Mistake # 8: Not Getting Appropriate Time To Consider The Agreement

Before you sign a severance agreement and general release, you have to think about a lot of different things. It is not a decision that should be made in a rush. Because of this, Congress in the Older Workers Benefits Protection Act required employers to give terminated employees, who are 40 or older, sufficient time to think about the proposed severance agreement and release. The particular amount of time an employer must give the employees depends on the circumstances surrounding the termination.

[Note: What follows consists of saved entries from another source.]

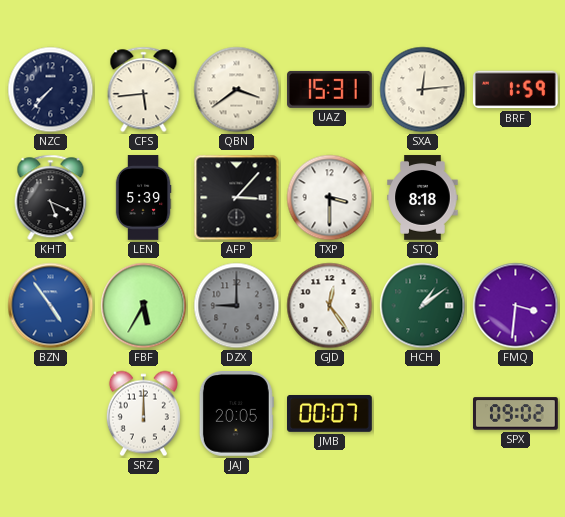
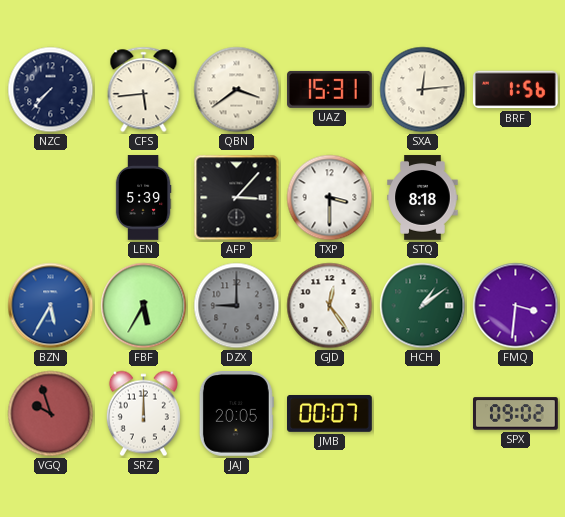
BRF: 1:59 -> 1:56
KHT: 5:19 -> none
BZN: 4:54 -> 5:35
VGQ: none -> 9:57
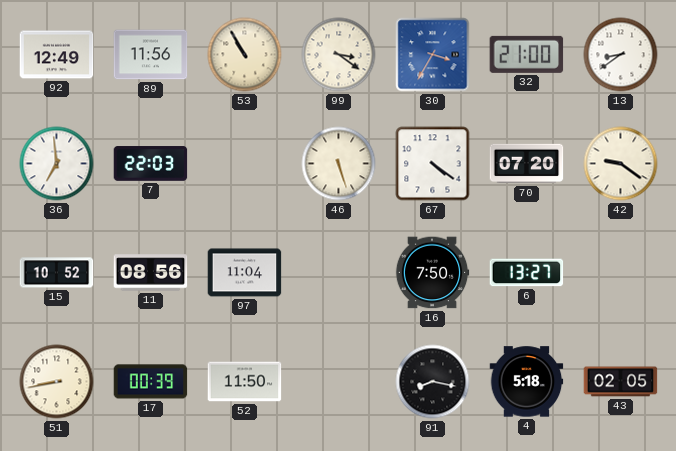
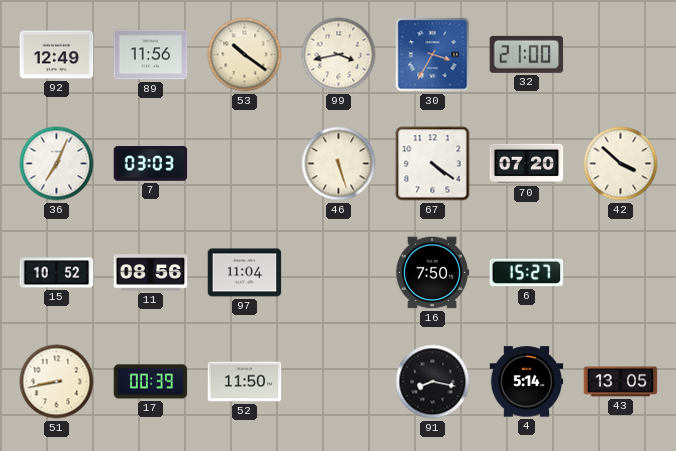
53: 10:55 -> 10:21
99: 3:21 -> 3:43
13: 8:39 -> none
36: 6:59 -> 7:04
7: 22:03 -> 03:03
42: 9:21 -> 3:52
6: 13:27 -> 15:27
4: 5:18 -> 5:14
43: 02:05 -> 13:05
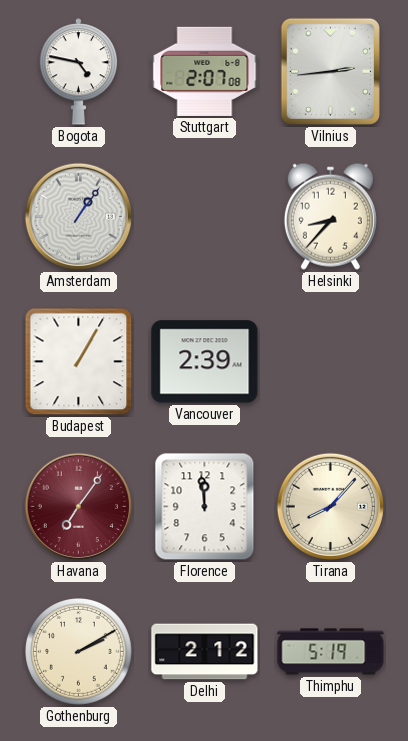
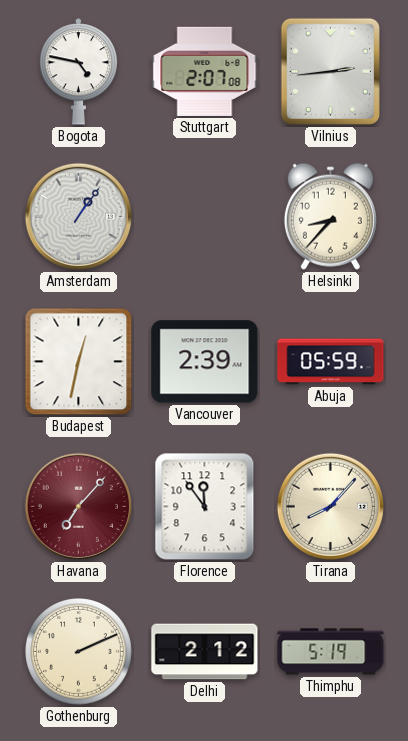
Budapest: 1:05 -> 12:32
Abuja: none -> 05:59
Havana: 7:06 -> 7:07
Florence: 11:59 -> 11:54
Gothenburg: 2:10 -> 2:11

When only a single individual is being terminated, the company has to give you only 21 days to decide whether or not to sign. When there is a general reduction in force, the employer has to give you at least 45 days to review the agreement before signing it. In addition, there is also a seven-day revocation period after you have signed. In other words, you have seven days from the date you sign the agreement to change your mind. If you then decide that you don't like the severance agreement, you can cancel it and retain the right to pursue any other remedies you believe you have.


We hope this report has been useful to you. Also, if you think a friend or relative could use it, please pass a copy on to them.